For each line below that holds "January", return the line as it stands.

[EXTRACTED ENTRIES]

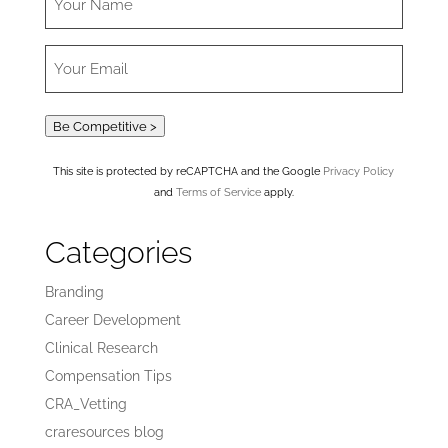
Be Competitive >
This site is protected by reCAPTCHA and the Google
Privacy Policy
and
Terms of Service
apply.
Categories
Branding
Career Development
Clinical Research
Compensation Tips
CRA_Vetting
craresources blog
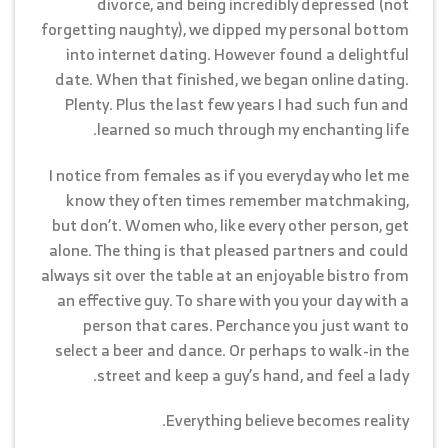
divorce, and being incredibly depressed (not
forgetting naughty), we dipped my personal bottom
into internet dating. However found a delightful
date. When that finished, we began online dating.
Plenty. Plus the last few years I had such fun and
learned so much through my enchanting life.
I notice from females as if you everyday who let me
know they often times remember matchmaking,
but don’t. Women who, like every other person, get
alone. The thing is that pleased partners and could
always sit over the table at an enjoyable bistro from
an effective guy. To share with you your day with a
person that cares. Perchance you just want to
select a beer and dance. Or perhaps to walk-in the
street and keep a guy’s hand, and feel a lady.
Everything believe becomes reality.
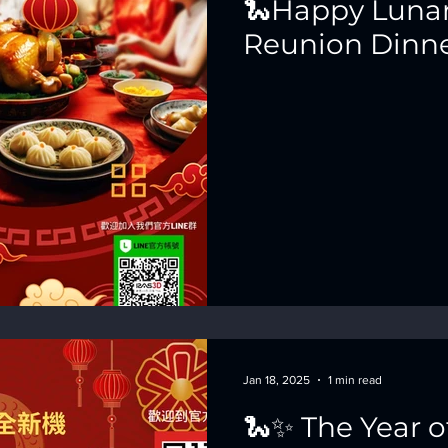
🐍Happy Lunar
Reunion Dinne
Jan 18, 2025
1 min read
🐍✨ The Year o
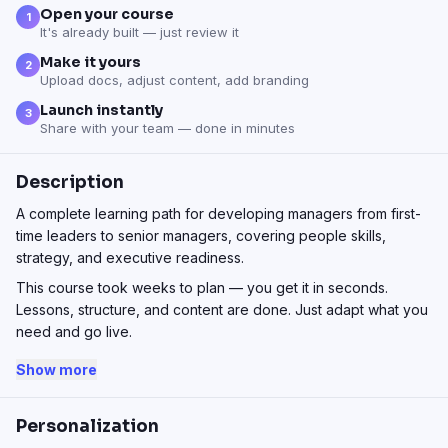
Open your course
1
It's already built — just review it
Make it yours
2
Upload docs, adjust content, add branding
Launch instantly
3
Share with your team — done in minutes
Description
A complete learning path for developing managers from first-
time leaders to senior managers, covering people skills,
strategy, and executive readiness.
This course took weeks to plan — you get it in seconds.
Lessons, structure, and content are done. Just adapt what you
need and go live.
Show more
Personalization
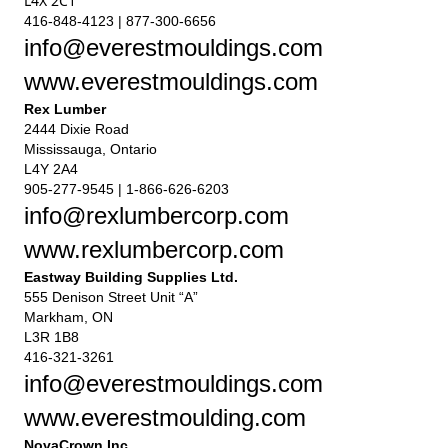
L4X 2C1
416-848-4123 | 877-300-6656
info@everestmouldings.com
www.everestmouldings.com
Rex Lumber
2444 Dixie Road
Mississauga, Ontario
L4Y 2A4
905-277-9545 | 1-866-626-6203
info@rexlumbercorp.com
www.rexlumbercorp.com
Eastway Building Supplies Ltd.
555 Denison Street Unit “A”
Markham, ON
L3R 1B8
416-321-3261
info@everestmouldings.com
www.everestmoulding.com
NovaCrown Inc.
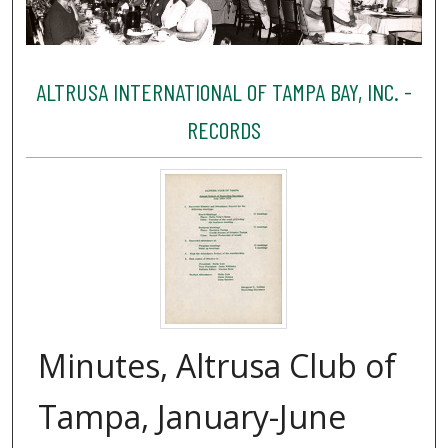
ALTRUSA INTERNATIONAL OF TAMPA BAY, INC. -
RECORDS
Minutes, Altrusa Club of
Tampa, January-June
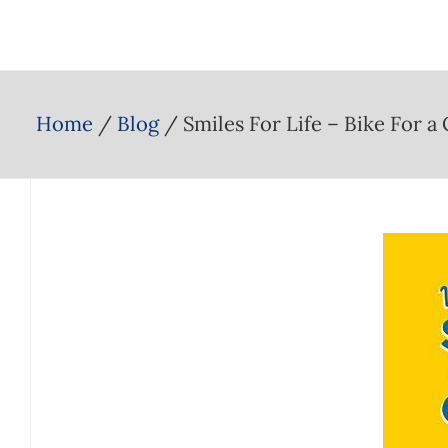
Home
Blog
Smiles For Life – Bike For a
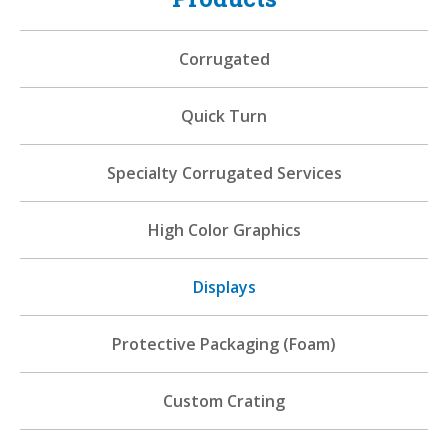
Corrugated
Quick Turn
Specialty Corrugated Services
High Color Graphics
Displays
Protective Packaging (Foam)
Custom Crating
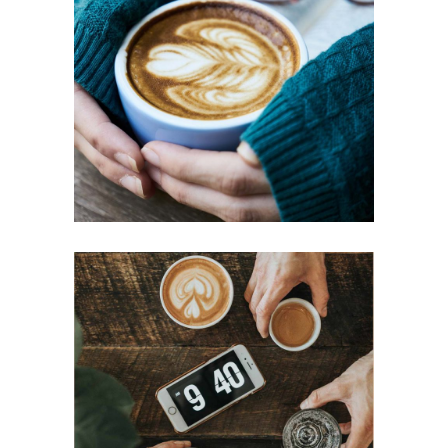
BIG MUGS
Cup of Coffee
Filtered
ESSPRESSO
Aroma
Filtered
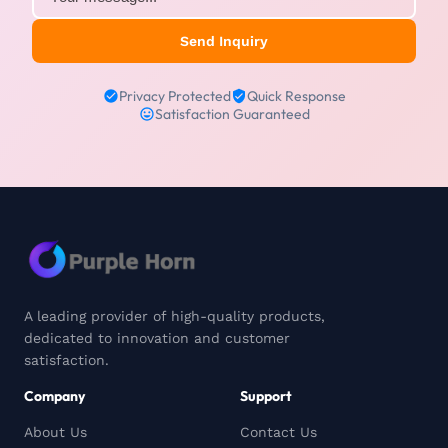
Send Inquiry
Privacy Protected
Quick Response
Satisfaction Guaranteed
A leading provider of high-quality products,
dedicated to innovation and customer
satisfaction.
Company
Support
About Us
Contact Us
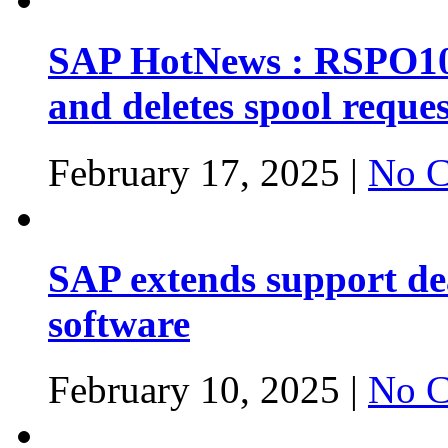
SAP HotNews : RSPO1043
and deletes spool reques
February 17, 2025 |
No C
SAP extends support dea
software
February 10, 2025 |
No C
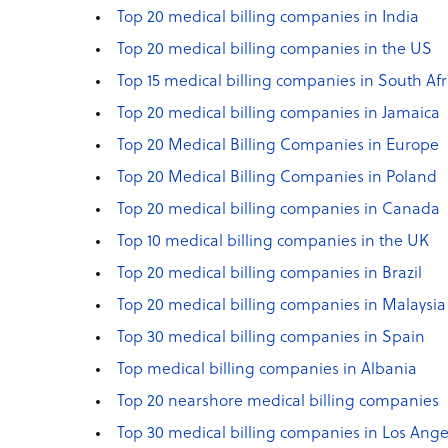
Top 20 medical billing companies in India
Top 20 medical billing companies in the US
Top 15 medical billing companies in South Afr
Top 20 medical billing companies in Jamaica
Top 20 Medical Billing Companies in Europe
Top 20 Medical Billing Companies in Poland
Top 20 medical billing companies in Canada
Top 10 medical billing companies in the UK
Top 20 medical billing companies in Brazil
Top 20 medical billing companies in Malaysia
Top 30 medical billing companies in Spain
Top medical billing companies in Albania
Top 20 nearshore medical billing companies
Top 30 medical billing companies in Los Ange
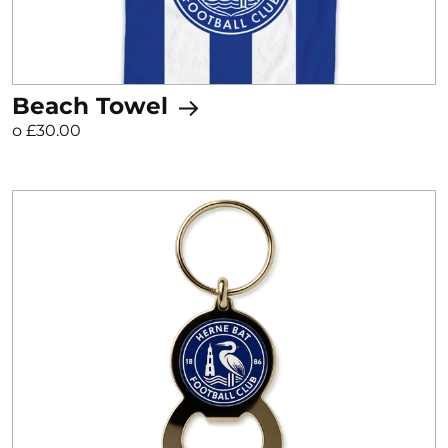
Beach Towel
o £30.00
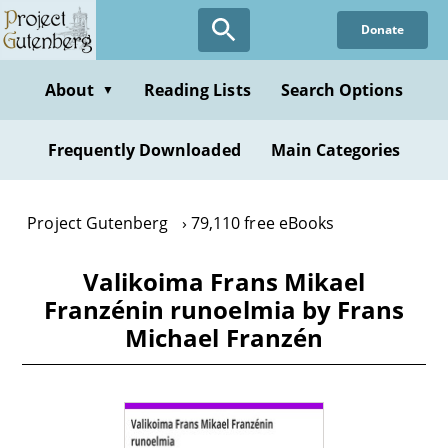
Skip
Donate
to
main
content
About
Reading Lists
Search Options
▼
Frequently Downloaded
Main Categories
Project Gutenberg
79,110 free eBooks
Valikoima Frans Mikael
Franzénin runoelmia by Frans
Michael Franzén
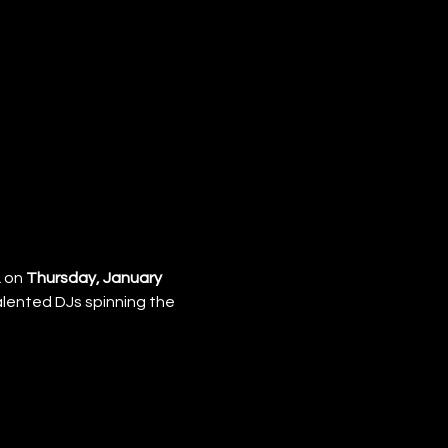
 on 
Thursday, January 
talented DJs spinning the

[/EXTRACTED ENTRIES]

# ANSWER BELOW
Tampa, January-June
Thursday, January 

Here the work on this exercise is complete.